The provocative three-judge ruling concerning a majority-Hispanic school that has long struggled with racial and gang tension – the principal counted more than 30 fights a year between rival groups – is in some ways a slam-dunk decision tied directly to a 1969 US Supreme Court ruling that gave wide latitude to school officials to take preemptive action to ensure student safety, even if such actions curbs a student’s free speech rights under the Constitution.
But Thursday’s ruling in a lawsuit brought by three Anglo students also may prompt a Supreme Court look-see. At issue is whether the school district, in the interest of avoiding disruption in the school, overstepped its authority in regulating student speech.
The narrative of what happened on May 5, 2010, at a school Cinco de Mayo festival is fraught with potential unrest and danger at Live Oak. School officials said students wearing American-flag inspired clothing for the school-sanctioned Mexican holiday celebration had sparked racially charged violence the previous year between warring cliques.
At the 2010 celebration, several students wore pronounced US flag clothing that Hispanic students saw as a provocation. “Don’t you like Mexicans?” one of the Anglo students was asked by an angry student.
To ease rising tension on the school’s quad, school officials asked the Anglo students to turn the clothing inside out or to take an excused absence from school.
The appeals court found the evidence proved it was “reasonable for school officials to proceed as though the threat of a potentially violent disturbance was real,” and that the response – the removal of some US flag clothing from campus, with no punishment for the students – was ultimately “tailored to the circumstance.”
In that way, the judges ruled, the school's action did not deprive the three students bringing the lawsuit of their civil rights. The panel made note of the fact that the principal “did not embargo all flag-related clothing.”
The 1969 Tinker v. Des Moines Independent School District decision gave wide leeway to school administrators to curtail students’ free speech if there is reasonable fear that speech could spark disruption. The Tinker decision has also been noted in subsequent court decisions that allow school officials to ban Confederate flag clothing because of the rebel flag’s potentially disruptive nature.
According to the court, Hispanic students at Live Oak interpreted the flag as a provocation. As the unrest spread, school officials jumped in to keep matters from further escalating, the court found.
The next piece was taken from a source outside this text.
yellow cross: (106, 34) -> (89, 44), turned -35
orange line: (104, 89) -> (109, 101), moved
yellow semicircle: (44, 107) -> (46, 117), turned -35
“When Assistant Principal Miguel Rodriguez told the student to stop using profane language, the student said, ‘But Rodriguez, they are racist. They are being racist. [expletive] them white boys. Let’s [expletive] them up,’ ” the court recounted.
The precedent set when officials react to threats of violence by shutting down speech of peaceful protesters – the so-called “heckler’s veto” – distresses some legal experts, even if Tinker permits it. Moreover, some observers say, the court stuck strictly to Tinker to avoid the hot-button issues of flag symbology and immigration.
“The fact is, in political speech, you get hecklers because political speech riles people up, but that’s not the same as violence,” Trevor Burrus, a research fellow at the Cato Institute’s Center for Constitutional Studies in Washington, told the Monitor last year.
Commentators weren’t ready to let the Ninth Circuit court, one of the more liberal US appeals courts, off the hook for going along with what they see as the slippery slope of cultural appeasement.
“Instead of preventing racist Mexican violence, the school took the predictable course of outlawing America,” and the court subsequently “approved a heckler’s veto for racist anti-American Mexicans in California,” writes Daniel Greenfield, in the conservative Front Page Mag.
Even law experts who concede that the Ninth Circuit’s decision may be justifiable fret about its implications.
“Somehow we’ve reached the point that students can’t safely display the American flag in an American school because of a fear that another student will attack them for it,” writes California law professor Eugene Volokh, on the Washington Post’s "Volokh Conspiracy" blog. “When thuggery pays, the result is more thuggery. Is that the education we want our students to be getting?”
William Becker, a lawyer representing the three unnamed students who brought the lawsuit, said he will appeal the decision all the way to the US Supreme Court, if necessary.
"The Ninth Circuit upheld the rights of Mexican students celebrating a holiday of another country over US students proudly supporting this country," Mr. Becker told The Associated Press.